FDA Puts a Hold on Development of ViiV HIV Drug

ViiV Healthcare announced that the U.S. Food and Drug Administration (FDA) has placed a hold on the development of a non-nucleoside reverse transcriptase inhibitor (NNRTI) that it was studying, a drug it had licensed from Idenix Pharmaceuticals in 2009.

The reason for the FDA development hold on GSK-2248761 (GSK-761; formerly known as IDX899) involved four reports of seizures as part of a clinical trial involving treatment-experienced patients. “As a result,” the company told HIV treatment activists on February 11, “the responsible course of action is to put the [GSK-761] studies on hold while we gather more information.  The clinical team is now in the process of gathering further information on the cases in order to provide further guidance on next steps with [the drug].”

GSK-761 has been previously studied in several small Phase I and Phase IIa trials, and it was currently in two Phase IIb studies, including the one in which the seizures were reported.
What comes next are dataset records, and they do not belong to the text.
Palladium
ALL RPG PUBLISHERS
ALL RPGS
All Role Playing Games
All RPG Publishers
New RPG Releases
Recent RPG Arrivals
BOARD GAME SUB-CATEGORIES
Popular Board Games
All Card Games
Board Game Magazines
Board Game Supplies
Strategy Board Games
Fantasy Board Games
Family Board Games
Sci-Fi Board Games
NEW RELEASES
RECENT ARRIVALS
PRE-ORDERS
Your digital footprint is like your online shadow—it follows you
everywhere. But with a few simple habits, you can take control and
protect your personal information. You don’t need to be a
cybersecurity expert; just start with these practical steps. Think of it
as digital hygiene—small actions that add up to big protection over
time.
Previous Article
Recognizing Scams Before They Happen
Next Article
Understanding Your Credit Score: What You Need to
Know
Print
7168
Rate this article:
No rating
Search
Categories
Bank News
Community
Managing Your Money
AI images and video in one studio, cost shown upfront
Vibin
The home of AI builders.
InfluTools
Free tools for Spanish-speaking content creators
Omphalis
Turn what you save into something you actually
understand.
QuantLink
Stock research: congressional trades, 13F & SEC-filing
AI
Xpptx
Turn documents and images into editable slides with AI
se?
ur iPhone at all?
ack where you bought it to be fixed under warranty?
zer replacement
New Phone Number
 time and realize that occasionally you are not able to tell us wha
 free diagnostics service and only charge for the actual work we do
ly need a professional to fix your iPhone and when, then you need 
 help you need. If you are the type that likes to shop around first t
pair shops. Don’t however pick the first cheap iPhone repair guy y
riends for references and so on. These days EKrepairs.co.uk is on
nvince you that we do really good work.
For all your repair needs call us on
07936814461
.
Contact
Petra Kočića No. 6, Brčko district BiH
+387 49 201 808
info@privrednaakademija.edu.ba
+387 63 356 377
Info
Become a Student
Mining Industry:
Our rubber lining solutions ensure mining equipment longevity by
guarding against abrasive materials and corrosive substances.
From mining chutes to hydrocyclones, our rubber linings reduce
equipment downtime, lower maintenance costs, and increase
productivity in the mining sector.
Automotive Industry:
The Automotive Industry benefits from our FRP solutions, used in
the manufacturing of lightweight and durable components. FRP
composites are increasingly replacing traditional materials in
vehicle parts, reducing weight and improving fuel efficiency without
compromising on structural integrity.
In earlier trials, the drug had shown effectiveness at low once-daily doses, and it was active against strains of HIV that are resistant to other NNRTIs.

“Two letters have been sent to the study investigators informing them of the serious adverse events,” explained the company officials. “These letters provide a summary of the adverse events, and guidance that investigators are to contact their patients, inform them of the risk of seizures and bring them in as soon as possible to change their medication from [GSK-761] to a suitable alternative and arrange for follow up care.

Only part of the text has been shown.